Part I of a Stone House morning ended with lavender foot baths (on muddy days!) and hand washing. The children are beckoned to circle time with a song. In Waldorf Education, there are no abrupt transitions. You would never hear: “Put away the blocks (or workbooks!) it’s time for circle!” Rudolph Steiner understood children to live in their bodies, not in their heads, so we begin the motion of circle time first, which the children respond to, and join in: “Let us form a ring, dancing as we sing”. The opening song is not always the same, “Let us make a circle like a circle like the sun…” Circle time begins. I love to sing with the children. The little ones have a repertoire of simple, more familiar songs: Eensy Weensy Spider, ABC’s, Here’s a Ball, This is How You Make a Balloon.
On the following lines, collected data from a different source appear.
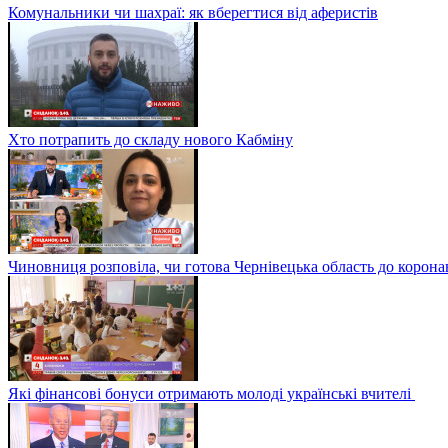
Комунальники чи шахраї: як вберегтися від аферистів
Хто потрапить до складу нового Кабміну
Чиновниця розповіла, чи готова Чернівецька область до корона
Які фінансові бонуси отримають молоді українські вчителі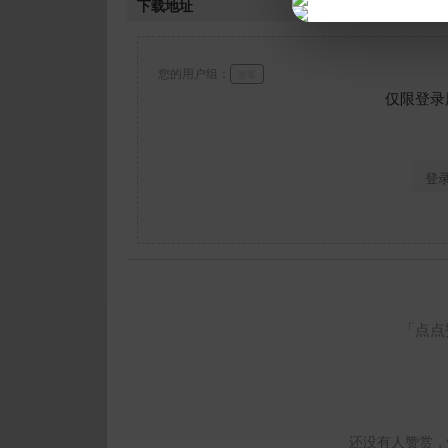
下载地址
您的用户组：
游客
仅限登录
登
「点点
还没有人赞赏，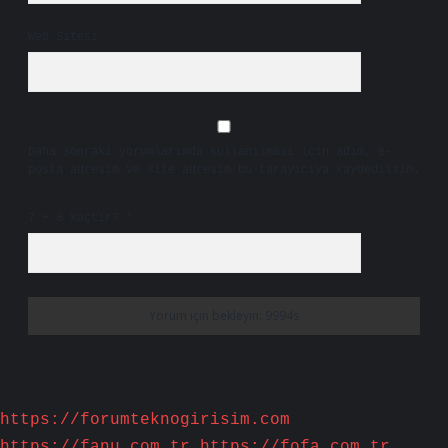
Web Sitesi
Daha sonraki yorumlarımda kullanılması için adım, e-
posta adresim ve site adresim bu tarayıcıya kaydedilsin.
7 + 8 kaçtır?
*
https://forumteknogirisim.com
https://fanu.com.tr
https://fofa.com.tr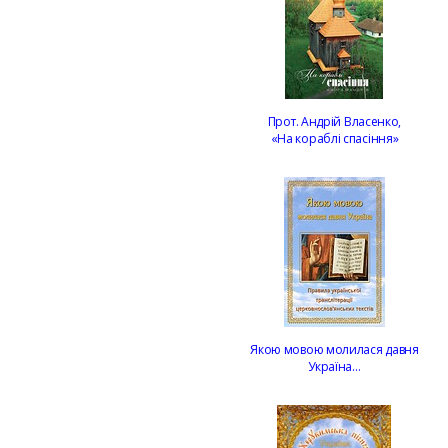
Прот. Андрій Власенко,
«На кораблі спасіння»
Якою мовою молилася давня
Україна…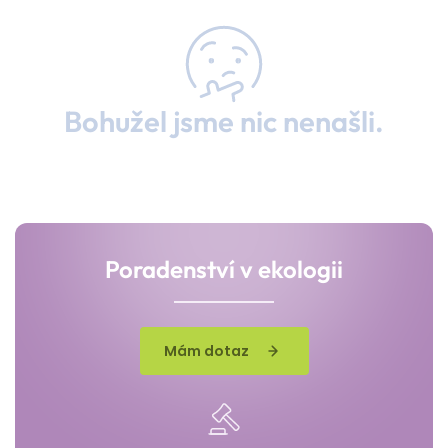
Bohužel jsme nic nenašli.
Poradenství v ekologii
Mám dotaz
The older children have more complex rhymes and songs. The circle time verses and rhymes are often about nature and animals. In Waldorf Education, circle time is centered around seasonal themes. Yet, here in the Virgin Islands having what I think of as two seasons, the words will often be changed to reflect our island, so that we are not always singing about apple trees and snow. An example is Tall Tall Tree: This is my trunk, I’m a tall tall tree, in September the raindrops fall on me, They fall, they fall
This is my trunk, I’m a tall tall tree, in December the breezes blow through me, I bend, I bendThis is my trunk, I’m a tall tall tree, in April the blossoms bloom on me, They open, they open, This is my trunk, I’m a tall tall tree, in August the mangoes fall from me
They drop, they drop
And sometimes the songs are just silly and fun:
When I was one, I ate a bun the day I went to sea, I jumped aboard a sailing ship and the captain said to me…”
After Circle Time, the children wash their hands (again), and sit down at the table for snack. With everyone holding hands, we sing a blessing song before we eat together:
Blessings on the blossom, Blessings on the root
Blessings on the leaf and stem, blessings on the fruit
Children learn table etiquette while sharing a wholesome snack. They learn to wait their turn to talk if someone else is talking. They
are reminded to say please, thank you, please pass… It is also a time where conversation is not dominated by the teacher, but instead the children are given the space to converse among each other.
When the children finish their snack, they ask to be excused from the table. Then the children get their place settings ready for lunch: placemat, napkin, fork, plate, cup. Now we’re ready for some robust outdoor play!